Отставной дипломат трусил определенно, но и был обозлен, оскорблен. Ему-то хотелось погарцевать, порисоваться своею душевною тонкостью – и вдруг этакий неожиданный оборот!

И он уже понемногу начал было пыхтеть, набираясь и воздуху и отваги, чтобы каким-нибудь изысканным, но и не лишенным язвительности оборотом восстановить благородство своей первоначальной позиции, как внезапно донесся до слуха его топот копыт. Он глянул в окно: два молодых наездника ловко соскочили с коней. У него подпрыгнуло сердце, и, пробормотав нечто невнятное, он бросился к выходу, чтобы не присутствовать при сцене между отцом и сыном и чтобы не подвергнуться гневу последнего за невольное свое разоблачение…

Он мечтал ускользнуть совсем незаметно: братья Пушкины заняты были еще лошадьми. Но Лев увидал его сразу и весело крикнул:

– Что?

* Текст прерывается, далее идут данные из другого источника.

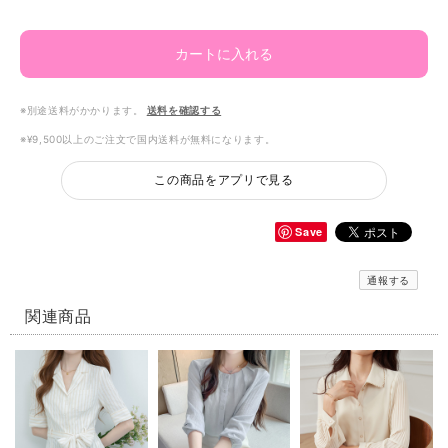
カートに入れる
※別途送料がかかります。
送料を確認する
※¥9,500以上のご注文で国内送料が無料になります。
この商品をアプリで見る
Save
通報する
関連商品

Уже пообедали? Иван Матвеевич, здравствуйте! – и отрекомендовал: – Мой брат Александр… Иван Матвеевич Рокотов!

У Александра в руках не было палки, но он энергично только что свистнул по воздуху коротким хлыстом, и, пока подходил, Рокотов мысленно поминал царя Давида и всю кротость его. Все ему вдруг среди белого дня стало казаться сплошь фантастическим и, значит, возможным. Пушкин к нему подходил не торопясь. Краски играли на лице его. Он был разгорячен быстрой ездой. И, конечно, был в настроении самом миролюбивом, даже веселом, но к незнакомому человеку, про которого только слыхал (правда, смешное), все ж приближался не улыбаясь, несколько сдержанно. Рокотов видел все это; но и эту игравшую силу, и самую сдержанность воспринимал он невольно как напряженность: изгнанник к нему не подходил, а подступал, как бы готовясь к удару, к прыжку. Не сводя с Пушкина глаз, смутно он ощущал, что за спиной еще было пространство, куда в случае надобности можно и отскочить.

– Я уже слышал о вас, – приветливо сказал Александр Сергеевич, пожимая его завлажневшую руку. – В Тригорском только и разговору, пожалуй, что о любезном соседе.

Рокотов сразу осел и размяк, как ребенок. Он тем уже был счастлив сейчас, что никакой непосредственной опасности не было, а тут еще эта любезность!

– Полноте, полноте, что вы? – запел он с величайшей медовостью в голосе, совсем не заметив насмешки. – А давно ли вы прибыли? А не ваша ли это коляска?

Пушкин взял его под руку и, подведя, стал показывать одесский свой экипаж. Перепуганный было гость расцветал. Его уже начинало томить желание оказать какую-нибудь приятность очаровательному молодому хозяину. Он хотел бы сказать: «Как я могу согласиться быть соглядатаем ваших поступков, когда я успел душевно вас полюбить… Я так дорожу вашим мнением…» – но тема была щекотлива, и как-то непроизвольно у него вырвалось нечто гораздо более существенное:

– А не продадите ли вы мне вашу коляску? Она, извините за откровенность, мне пала на сердце!